APPENDICE:

L'OMOFOBIA NELLE DICHIARAZIONI DEL CLERO CATTOLICO


Articolo principale: I TESTIMONI DI GEOVA SONO OMOFOBI?


Avvertenza: in questa appendice le fonti delle citazioni sono riportate in maniera sintetica. Per reperirle in forma completa, fare riferimento alla seguente discussione del forum tdgonline: link.

Riproponiamo la domanda di partenza: si può classificare l’Organizzazione di Geova come ‘comunità omofoba’ anche solo in senso lato? A chi, malgrado tutto, fosse rimasto ancora qualche dubbio, gioverà gettare uno sguardo sulla Chiesa Cattolica Romana, la religione d’ispirazione cristiana più diffusa al mondo: questa breve parata renderà per confronto la precedente definizione, se possibile, ancora meno plausibile.

Sarebbe facile provocare una superficiale esecrazione analizzando i ‘secoli bui’ della Chiesa. Può indignare l’apprendere che Pio V definisse i rapporti omosessuali “un così grave flagello” e parlasse di “contagio”, di “nefasto crimine” e di “abisso”, consegnando gli omosessuali all’autorità secolare e ai relativi supplizi (Costituzione Horrendum illud scelus, 1568, Bullarium Romanum, t.
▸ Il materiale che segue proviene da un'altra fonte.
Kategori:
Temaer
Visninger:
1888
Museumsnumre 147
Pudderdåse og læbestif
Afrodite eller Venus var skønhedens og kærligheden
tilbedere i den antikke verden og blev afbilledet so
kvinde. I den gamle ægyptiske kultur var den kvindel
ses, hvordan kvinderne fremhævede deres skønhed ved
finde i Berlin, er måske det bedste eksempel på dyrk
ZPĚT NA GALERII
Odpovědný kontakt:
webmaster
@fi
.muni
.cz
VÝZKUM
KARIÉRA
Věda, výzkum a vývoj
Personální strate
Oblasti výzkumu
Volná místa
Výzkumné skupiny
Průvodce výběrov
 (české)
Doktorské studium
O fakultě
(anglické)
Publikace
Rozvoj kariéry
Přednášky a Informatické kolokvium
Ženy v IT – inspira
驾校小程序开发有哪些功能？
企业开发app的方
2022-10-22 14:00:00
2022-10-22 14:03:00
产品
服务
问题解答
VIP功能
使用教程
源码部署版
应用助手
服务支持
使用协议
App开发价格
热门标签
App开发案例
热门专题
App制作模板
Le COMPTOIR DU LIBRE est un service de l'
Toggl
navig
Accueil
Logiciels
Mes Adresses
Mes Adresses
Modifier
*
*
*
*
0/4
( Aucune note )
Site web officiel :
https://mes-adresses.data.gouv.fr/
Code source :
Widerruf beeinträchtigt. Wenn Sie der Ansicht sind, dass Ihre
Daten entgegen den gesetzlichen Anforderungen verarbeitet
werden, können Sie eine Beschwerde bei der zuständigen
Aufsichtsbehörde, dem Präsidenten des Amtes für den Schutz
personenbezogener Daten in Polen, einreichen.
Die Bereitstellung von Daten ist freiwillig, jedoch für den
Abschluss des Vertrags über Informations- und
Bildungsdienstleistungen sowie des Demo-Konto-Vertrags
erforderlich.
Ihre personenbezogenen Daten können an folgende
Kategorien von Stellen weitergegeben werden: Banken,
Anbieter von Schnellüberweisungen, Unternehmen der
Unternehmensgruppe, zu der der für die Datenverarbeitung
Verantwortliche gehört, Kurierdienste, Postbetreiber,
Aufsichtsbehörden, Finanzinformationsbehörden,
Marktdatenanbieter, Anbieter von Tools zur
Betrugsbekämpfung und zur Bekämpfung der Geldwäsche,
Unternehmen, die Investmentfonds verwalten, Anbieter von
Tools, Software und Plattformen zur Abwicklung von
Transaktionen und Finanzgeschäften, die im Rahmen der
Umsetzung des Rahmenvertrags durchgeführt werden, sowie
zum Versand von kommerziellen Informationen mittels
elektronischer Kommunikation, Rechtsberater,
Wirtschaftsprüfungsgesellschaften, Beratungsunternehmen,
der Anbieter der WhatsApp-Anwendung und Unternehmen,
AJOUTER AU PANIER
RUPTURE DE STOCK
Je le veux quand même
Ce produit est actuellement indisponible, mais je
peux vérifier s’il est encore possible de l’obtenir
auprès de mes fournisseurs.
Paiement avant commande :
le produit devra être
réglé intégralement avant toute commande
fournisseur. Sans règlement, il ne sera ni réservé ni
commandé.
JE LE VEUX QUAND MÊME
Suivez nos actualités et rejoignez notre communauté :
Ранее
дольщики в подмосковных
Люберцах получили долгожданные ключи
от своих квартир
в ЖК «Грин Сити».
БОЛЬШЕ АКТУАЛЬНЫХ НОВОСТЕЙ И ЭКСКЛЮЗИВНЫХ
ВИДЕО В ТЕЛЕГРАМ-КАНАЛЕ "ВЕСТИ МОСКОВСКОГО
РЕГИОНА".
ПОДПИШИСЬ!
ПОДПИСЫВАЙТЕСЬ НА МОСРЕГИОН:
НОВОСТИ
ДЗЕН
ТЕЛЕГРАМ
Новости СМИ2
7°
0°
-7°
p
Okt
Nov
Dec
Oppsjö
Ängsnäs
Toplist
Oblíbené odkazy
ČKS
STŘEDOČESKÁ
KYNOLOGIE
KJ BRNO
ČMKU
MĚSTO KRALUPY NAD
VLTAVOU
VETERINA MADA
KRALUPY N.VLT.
IV, c. III, p. 33): interviene, rapida e provvidenziale, la ‘pezza’ del contingente oscurantismo a coprire e ridimensionare gli effetti di queste censure, che ad un osservatore odierno – e solo a lui – apparirebbero oltremodo intransigenti o crudeli. Per tacere poi dei tribunali dell’inquisizione spagnola, che comminavano agli omosessuali specifiche torture come la ‘sega’ e la ‘pera’, sulle cui raccapriccianti modalità di esecuzione preferiamo sorvolare (ai più curiosi basterà una rapida ricerca in Internet).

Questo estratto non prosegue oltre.